Word for word, write out the entries that follow, omitting all pictures.
:: Exercise input
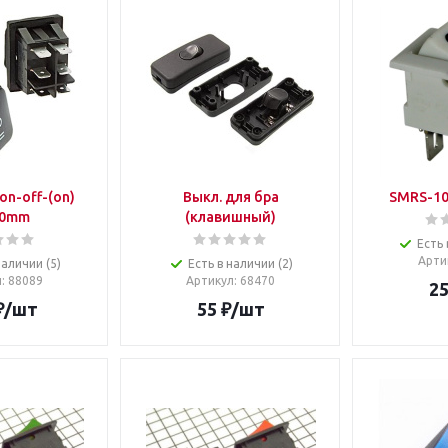
on-off-(on)
Выкл. для бра
SMRS-10
30mm
(клавишный)
Есть 
Арти
наличии (5)
Есть в наличии (2)
л
: 88089
Артикул
: 68470
2
₽
/шт
55
₽
/шт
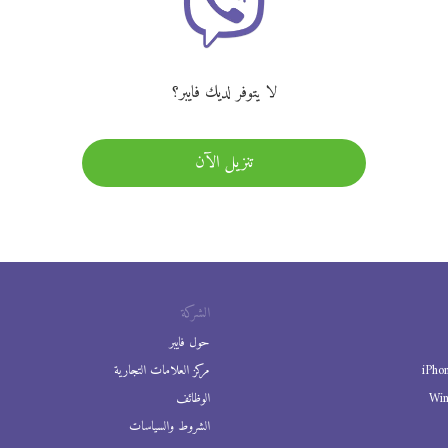
لا يتوفر لديك فايبر؟
تنزيل الآن
الشركة
حول فايبر
iPho
مركز العلامات التجارية
Wi
الوظائف
الشروط والسياسات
::::
- [Output]:
on-off-(on)
Выкл. для бра
SMRS-10
30mm
(клавишный)
Есть 
Арти
наличии (5)
Есть в наличии (2)
л
: 88089
Артикул
: 68470
2
₽
/шт
55
₽
/шт
لا يتوفر لديك فايبر؟
تنزيل الآن
الشركة
حول فايبر
iPho
مركز العلامات التجارية
Wi
الوظائف
الشروط والسياسات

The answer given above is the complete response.